'''

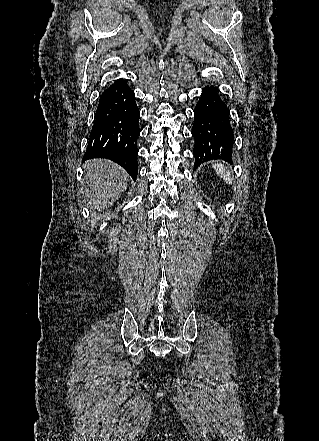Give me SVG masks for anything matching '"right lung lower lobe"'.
<instances>
[{
    "instance_id": "obj_1",
    "label": "right lung lower lobe",
    "mask_w": 319,
    "mask_h": 441,
    "mask_svg": "<svg viewBox=\"0 0 319 441\" xmlns=\"http://www.w3.org/2000/svg\"><path fill=\"white\" fill-rule=\"evenodd\" d=\"M138 121L139 109L134 91L123 79L115 81L100 95L83 161L110 159L136 180L137 140L140 134Z\"/></svg>"
}]
</instances>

'''

Problem
Repeat everything in the records above exactly; pictures are not part of the copy.

Task result
Give me SVG masks for anything matching '"right lung lower lobe"'.
<instances>
[{
    "instance_id": "obj_1",
    "label": "right lung lower lobe",
    "mask_w": 319,
    "mask_h": 441,
    "mask_svg": "<svg viewBox=\"0 0 319 441\" xmlns=\"http://www.w3.org/2000/svg\"><path fill=\"white\" fill-rule=\"evenodd\" d=\"M138 121L139 109L134 91L123 79L115 81L100 95L83 161L110 159L136 180L137 140L140 134Z\"/></svg>"
}]
</instances>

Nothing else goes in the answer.